Enquanto público
desse cinema feito e visto nos dias de hoje, estamos acostumados com a narrativa
encerrada em uma história contada por um personagem e/ou apresentada nos
diálogos dos atores em cena. SOB A PELE não
faz parte desse grupo e assisti-lo não é como assistir a qualquer filme em que
nós, espectadores, recebemos e processamos determinada informação concreta. Mas
também não se pode considerar que isto, aliado ao interessantíssimo formalismo
visual do filme, o coloca no grupo das obras abstratas e completamente distantes
de qualquer sentido racional. É nesse ínterim entre as duas situações que o
diretor Jonathan Glazer constrói seu
filme e dá ao público a oportunidade de escolher qual caminho tomar: estamos diante
de uma reflexão artística que se afasta da ordem lógica para provocar seu
público com novas sensações ou de um complexo trabalho de texto que instiga o
público a buscar uma ordem lógica em uma trama aparentemente sem sentido?
Diante de um
espectador aberto para uma infinidade de possibilidades,
seja qual caminho tomado, SOB A PELE alcança uma grandiosidade impressionante.
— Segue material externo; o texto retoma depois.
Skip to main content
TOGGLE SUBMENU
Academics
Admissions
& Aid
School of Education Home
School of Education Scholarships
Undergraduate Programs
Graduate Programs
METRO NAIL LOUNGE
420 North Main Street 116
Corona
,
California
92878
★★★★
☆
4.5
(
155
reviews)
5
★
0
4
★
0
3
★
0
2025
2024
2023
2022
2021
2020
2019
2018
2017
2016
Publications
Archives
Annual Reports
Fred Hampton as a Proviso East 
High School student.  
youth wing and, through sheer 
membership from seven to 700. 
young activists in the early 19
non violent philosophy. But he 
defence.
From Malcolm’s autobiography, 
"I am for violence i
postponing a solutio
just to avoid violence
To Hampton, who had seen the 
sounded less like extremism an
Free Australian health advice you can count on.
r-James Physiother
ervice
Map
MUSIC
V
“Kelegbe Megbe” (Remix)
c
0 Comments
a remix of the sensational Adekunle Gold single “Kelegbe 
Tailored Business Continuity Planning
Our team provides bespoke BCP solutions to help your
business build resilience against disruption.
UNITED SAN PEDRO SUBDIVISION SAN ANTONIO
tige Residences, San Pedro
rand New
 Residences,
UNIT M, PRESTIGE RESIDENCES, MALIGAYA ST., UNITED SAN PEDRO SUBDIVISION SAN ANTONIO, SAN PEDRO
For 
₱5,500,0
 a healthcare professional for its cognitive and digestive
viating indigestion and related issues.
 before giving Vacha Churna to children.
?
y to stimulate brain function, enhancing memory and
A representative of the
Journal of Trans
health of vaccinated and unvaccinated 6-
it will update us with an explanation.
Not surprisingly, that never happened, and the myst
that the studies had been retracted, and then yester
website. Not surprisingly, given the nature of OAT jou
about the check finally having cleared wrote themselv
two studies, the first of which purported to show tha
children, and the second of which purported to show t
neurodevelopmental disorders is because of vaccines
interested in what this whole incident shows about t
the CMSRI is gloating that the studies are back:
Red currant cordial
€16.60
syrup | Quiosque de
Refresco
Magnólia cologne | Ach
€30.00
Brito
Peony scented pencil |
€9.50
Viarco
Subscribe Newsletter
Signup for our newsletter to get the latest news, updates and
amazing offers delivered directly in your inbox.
Em sua veia mais abstrata, apoiado por decisões plásticas que saltam aos olhos
e ouvidos (que trilha sonora!), a saga da personagem vivida por Scarlett Johansson parece tatear uma representação
onírica para versar sobre relacionamentos humanos e a queda de braço entre machos
e fêmeas em condições (quase) animalescas que reverberam em seus comportamentos
na sociedade. Já quem aposta na montagem do quebra-cabeça da razão parece
comprar a ideia de que a personagem é um ser não humano (um alienígena? uma
máquina?) que anda vitimando homens a seu bel prazer, roubando-lhes a essência
da nossa raça – aquilo que estaria... sob a pele. E sim, o quebra-cabeça possui
argumentos que o tornam incrivelmente bem articulado e faz muito sentido, para
cada um dos elementos apresentados.
Em ambas as
soluções, o que se vê de Glazer é um domínio absoluto sobre aquilo que de fato quer
nos contar. As situações repetitivas da primeira parte do filme, ainda que
cansativas, reforçam o ciclo da personagem principal, que tem o comportamento
modificado após um evento nas ruas da cidade do interior da Escócia, onde o
filme se passa. Essa ruptura fala muito sobre uma questão urbana
interessantíssima que muito explica o assunto que Glazer discute: os
relacionamentos, os valores e as posturas do ser sociável nos dias de hoje,
nossa época atual. A sensacional cena final, com a personagem de Scarlett
vagando por uma floresta de espinhos até descansar sobre o gelo – em meio a
tudo que lhe acontece nesse intervalo – não poderia ser mais emblemática para o
filme.
Para ver: SOB A PELE (Under the Skin, 2014, de Jonathan Glazer). Com Scarlett Johansson, Adam Pearson, Paul Brannigan, Joe Szula.